▶ [TASK DESCRIPTION]:
Reproduce every record verbatim but drop the pictures.

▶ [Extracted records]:
——————

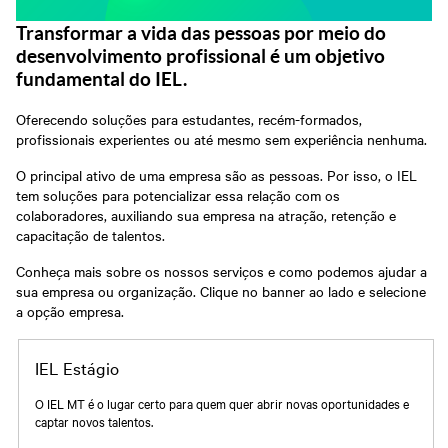
Transformar a vida das pessoas por meio do
desenvolvimento profissional é um objetivo
fundamental do IEL.
Oferecendo soluções para estudantes, recém-formados,
profissionais experientes ou até mesmo sem experiência nenhuma.
O principal ativo de uma empresa são as pessoas. Por isso, o IEL
tem soluções para potencializar essa relação com os
colaboradores, auxiliando sua empresa na atração, retenção e
capacitação de talentos.
Conheça mais sobre os nossos serviços e como podemos ajudar a
sua empresa ou organização. Clique no banner ao lado e selecione
a opção empresa.
IEL Estágio
O IEL MT é o lugar certo para quem quer abrir novas oportunidades e
captar novos talentos.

——————

▶ [SOLUTION FOR THIS EXERCISE]:
Transformar a vida das pessoas por meio do
desenvolvimento profissional é um objetivo
fundamental do IEL.
Oferecendo soluções para estudantes, recém-formados,
profissionais experientes ou até mesmo sem experiência nenhuma.
O principal ativo de uma empresa são as pessoas. Por isso, o IEL
tem soluções para potencializar essa relação com os
colaboradores, auxiliando sua empresa na atração, retenção e
capacitação de talentos.
Conheça mais sobre os nossos serviços e como podemos ajudar a
sua empresa ou organização. Clique no banner ao lado e selecione
a opção empresa.
IEL Estágio
O IEL MT é o lugar certo para quem quer abrir novas oportunidades e
captar novos talentos.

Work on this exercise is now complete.